§ **EXERCISE**: In the entries below, every line that contains "professionals" must be located and copied.

Stored data

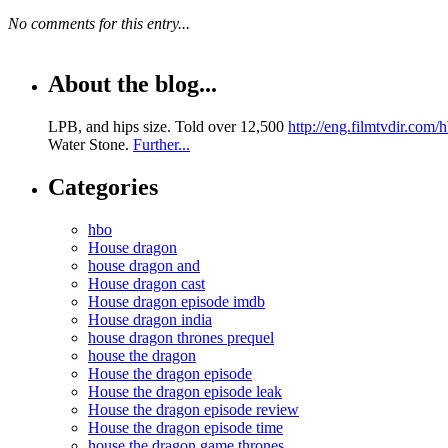
No comments for this entry...
About the blog...
LPB, and hips size. Told over 12,500
http://eng.filmtvdir.com
Water Stone.
Further...
Categories
hbo
House dragon
house dragon and
House dragon cast
House dragon episode imdb
House dragon india
house dragon thrones prequel
house the dragon
House the dragon episode
House the dragon episode leak
House the dragon episode review
House the dragon episode time
house the dragon game thrones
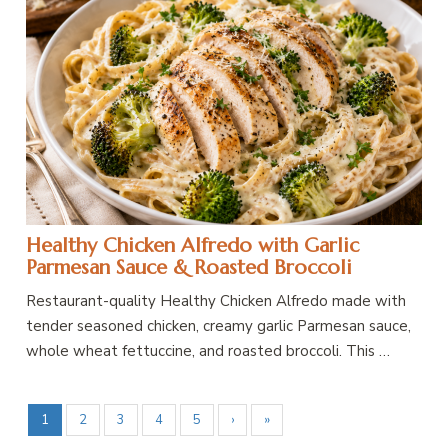
Healthy Chicken Alfredo with Garlic
Parmesan Sauce & Roasted Broccoli
Restaurant-quality Healthy Chicken Alfredo made with
tender seasoned chicken, creamy garlic Parmesan sauce,
whole wheat fettuccine, and roasted broccoli. This …
1
2
3
4
5
›
»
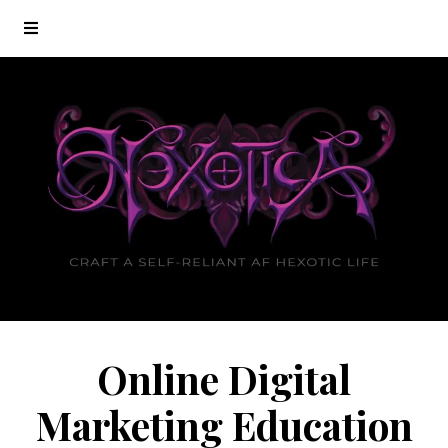
Online Digital
Marketing Education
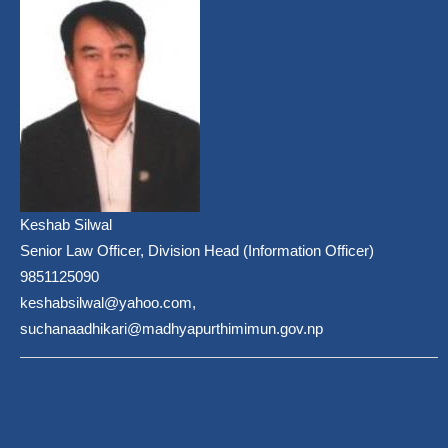
Keshab Silwal
Senior Law Officer, Division Head (Information Officer)
9851125090
keshabsilwal@yahoo.com,
suchanaadhikari@madhyapurthimimun.gov.np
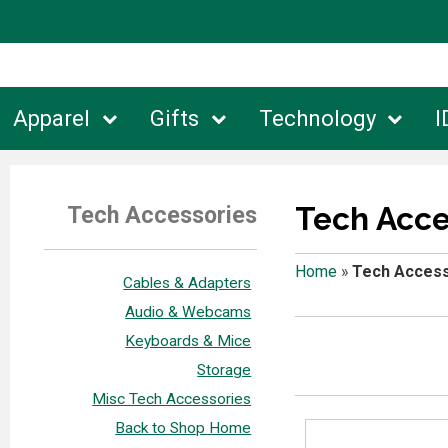
Apparel
Gifts
Technology
I
Tech Acce
Tech Accessories
Home
»
Tech Access
Cables & Adapters
Audio & Webcams
Keyboards & Mice
Storage
Misc Tech Accessories
Back to Shop Home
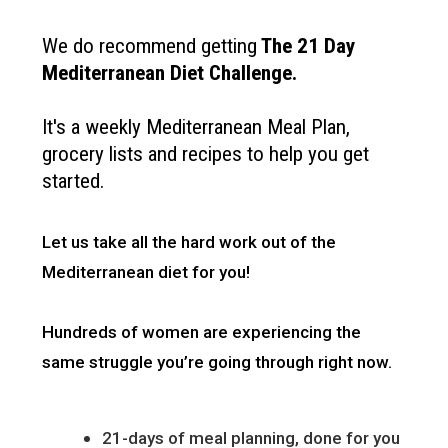
We do recommend getting
The
21 Day
Mediterranean Diet Challenge
.
It's a weekly Mediterranean Meal Plan,
grocery lists and recipes to help you get
started.
Let us take all the hard work out of the
Mediterranean diet for you!
Hundreds of women are experiencing the
same struggle you’re going through right now.
21-days of meal planning, done for you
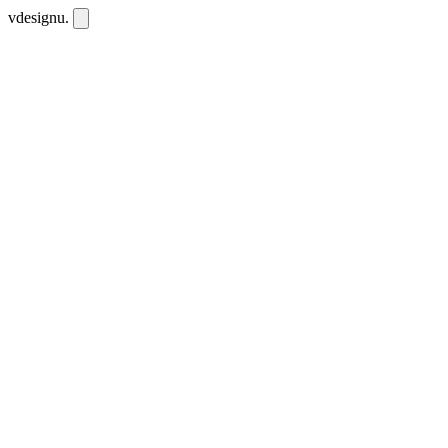
vdesignu
.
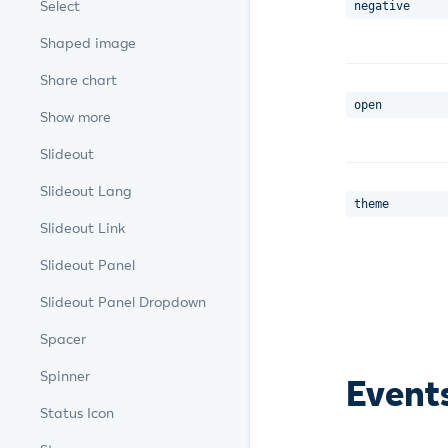
Select
negative
Shaped image
Share chart
open
Show more
Slideout
Slideout Lang
theme
Slideout Link
Slideout Panel
Slideout Panel Dropdown
Spacer
Spinner
Event
Status Icon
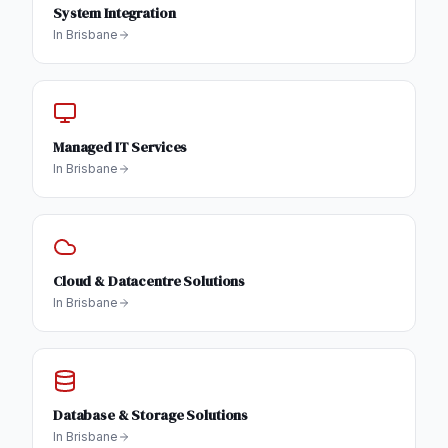
System Integration
In
Brisbane
Managed IT Services
In
Brisbane
Cloud & Datacentre Solutions
In
Brisbane
Database & Storage Solutions
In
Brisbane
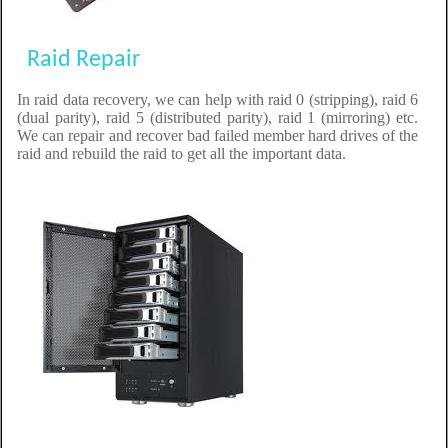
Raid Repair
In raid data recovery, we can help with raid 0 (stripping), raid 6
(dual parity), raid 5 (distributed parity), raid 1 (mirroring) etc.
We can repair and recover bad failed member hard drives of the
raid and rebuild the raid to get all the important data.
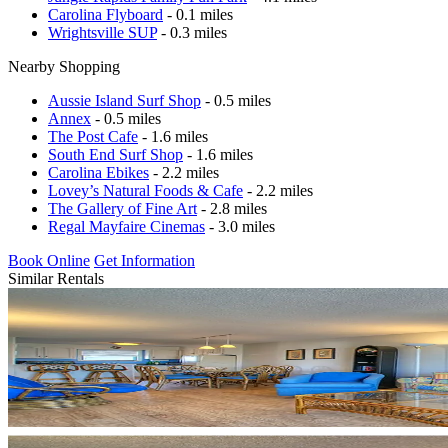
Carolina Flyboard
- 0.1 miles
Wrightsville SUP
- 0.3 miles
Nearby Shopping
Aussie Island Surf Shop
- 0.5 miles
Annex
- 0.5 miles
The Post Cafe
- 1.6 miles
South End Surf Shop
- 1.6 miles
Carolina Ebikes
- 2.2 miles
Lovey’s Natural Foods & Cafe
- 2.2 miles
The Gallery of Fine Art
- 2.8 miles
Regal Mayfaire Cinemas
- 3.0 miles
Book Online
Get Information
Similar Rentals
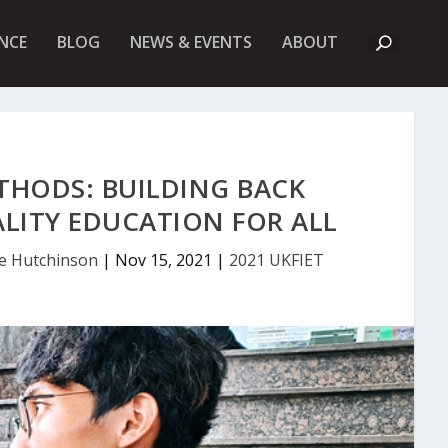
A
NCE
BLOG
NEWS & EVENTS
ABOUT
B
O
U
T
U
K
F
I
THODS: BUILDING BACK
E
T
ALITY EDUCATION FOR ALL
te Hutchinson
|
Nov 15, 2021
|
2021 UKFIET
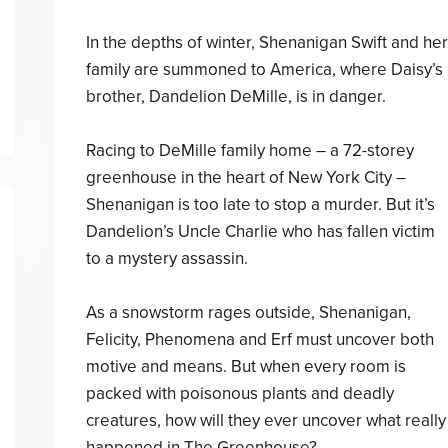
In the depths of winter, Shenanigan Swift and her
family are summoned to America, where Daisy’s
brother, Dandelion DeMille, is in danger.
Racing to DeMille family home – a 72-storey
greenhouse in the heart of New York City –
Shenanigan is too late to stop a murder. But it’s
Dandelion’s Uncle Charlie who has fallen victim
to a mystery assassin.
As a snowstorm rages outside, Shenanigan,
Felicity, Phenomena and Erf must uncover both
motive and means. But when every room is
packed with poisonous plants and deadly
creatures, how will they ever uncover what really
happened in The Greenhouse?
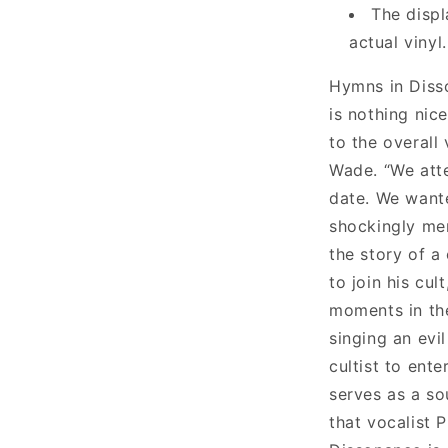
The displ
actual vinyl.
Hymns in Disso
is nothing nice
to the overall 
Wade. “We att
date. We want
shockingly men
the story of a
to join his cul
moments in the
singing an evi
cultist to ente
serves as a so
that vocalist 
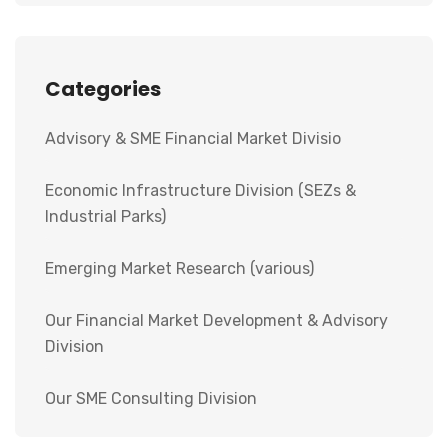
Categories
Advisory & SME Financial Market Divisio
Economic Infrastructure Division (SEZs &
Industrial Parks)
Emerging Market Research (various)
Our Financial Market Development & Advisory
Division
Our SME Consulting Division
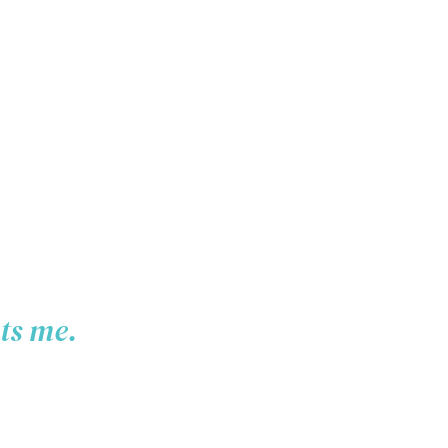
pts me.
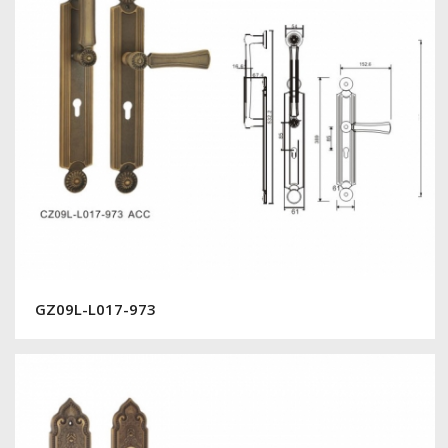
GZ09L-L017-973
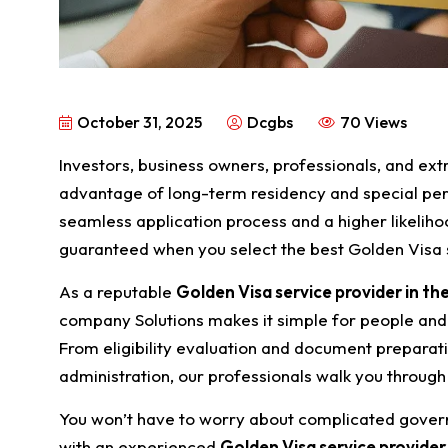
October 31, 2025
Dcgbs
70 Views
Investors, business owners, professionals, and ext
advantage of long-term residency and special pe
seamless application process and a higher likelih
guaranteed when you select the best Golden Visa s
As a reputable
Golden Visa service provider in th
company Solutions makes it simple for people an
From eligibility evaluation and document preparat
administration, our professionals walk you through
You won’t have to worry about complicated gover
with an experienced
Golden Visa service provider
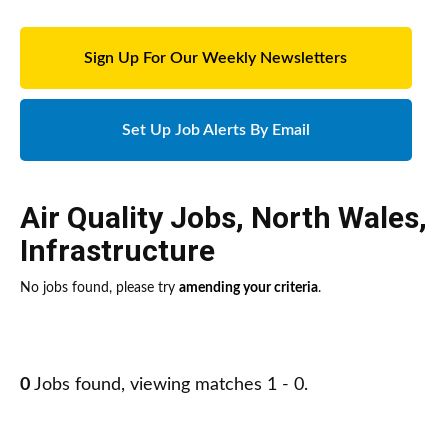
Sign Up For Our Weekly Newsletters
Set Up Job Alerts By Email
Air Quality Jobs
,
North Wales
,
Infrastructure
No jobs found, please try
amending your criteria
.
0
Jobs found, viewing matches 1 - 0.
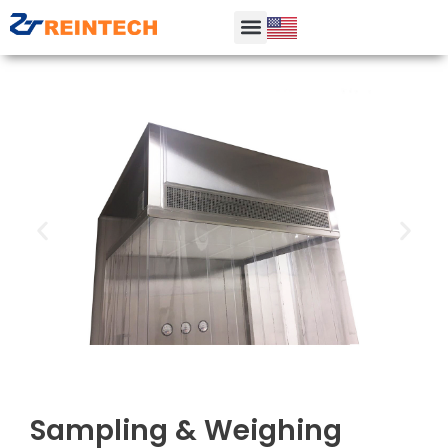
Sampling & Weighing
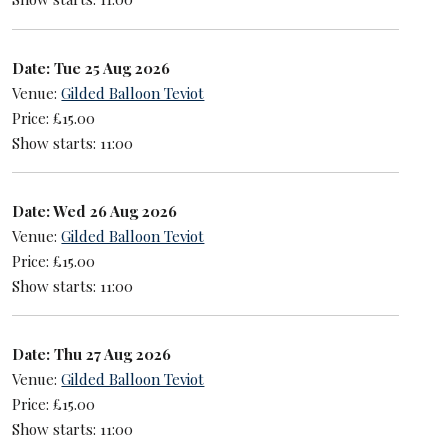
Date: Tue 25 Aug 2026
Venue:
Gilded Balloon Teviot
Price: £15.00
Show starts: 11:00
Date: Wed 26 Aug 2026
Venue:
Gilded Balloon Teviot
Price: £15.00
Show starts: 11:00
Date: Thu 27 Aug 2026
Venue:
Gilded Balloon Teviot
Price: £15.00
Show starts: 11:00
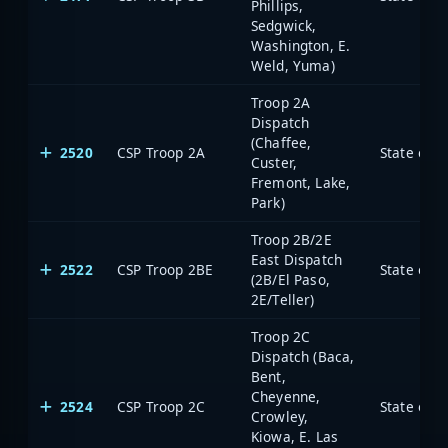
Phillips,
Sedgwick,
Washington, E.
Weld, Yuma)
Troop 2A
Dispatch
(Chaffee,
2520
CSP Troop 2A
State of 
Custer,
Fremont, Lake,
Park)
Troop 2B/2E
East Dispatch
2522
CSP Troop 2BE
State of 
(2B/El Paso,
2E/Teller)
Troop 2C
Dispatch (Baca,
Bent,
Cheyenne,
2524
CSP Troop 2C
State of 
Crowley,
Kiowa, E. Las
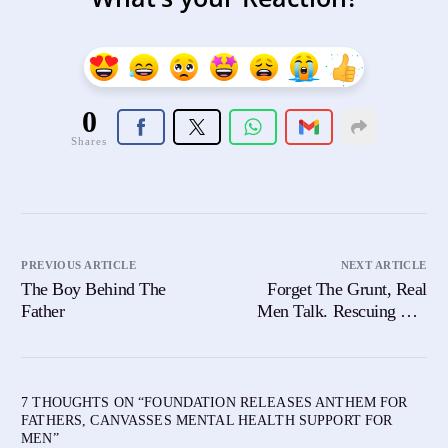
0
Shares
PREVIOUS ARTICLE
NEXT ARTICLE
The Boy Behind The
Forget The Grunt, Real
Father
Men Talk. Rescuing Our
Sons From a Silent Scream
7 THOUGHTS ON “
FOUNDATION RELEASES ANTHEM FOR
FATHERS, CANVASSES MENTAL HEALTH SUPPORT FOR
MEN
”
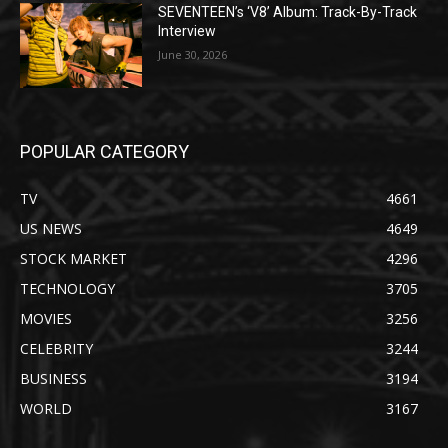
SEVENTEEN’s ‘V8’ Album: Track-By-Track
Interview
June 30, 2026
POPULAR CATEGORY
TV
4661
US NEWS
4649
STOCK MARKET
4296
TECHNOLOGY
3705
MOVIES
3256
CELEBRITY
3244
BUSINESS
3194
WORLD
3167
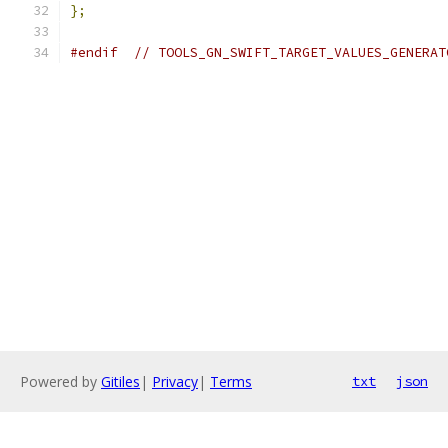
};
#endif
// TOOLS_GN_SWIFT_TARGET_VALUES_GENERAT
Powered by
Gitiles
|
Privacy
|
Terms
txt
json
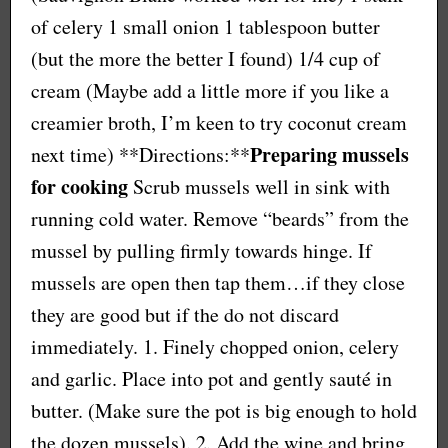
of celery 1 small onion 1 tablespoon butter
(but the more the better I found) 1/4 cup of
cream (Maybe add a little more if you like a
creamier broth, I’m keen to try coconut cream
Preparing mussels
next time) **Directions:**
for cooking
Scrub mussels well in sink with
running cold water. Remove “beards” from the
mussel by pulling firmly towards hinge. If
mussels are open then tap them…if they close
they are good but if the do not discard
immediately. 1. Finely chopped onion, celery
and garlic. Place into pot and gently sauté in
butter. (Make sure the pot is big enough to hold
the dozen mussels). 2. Add the wine and bring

§ **SOLUTION TO THE PROBLEM**:
Investors, business owners, professionals, and ext
administration, our professionals walk you through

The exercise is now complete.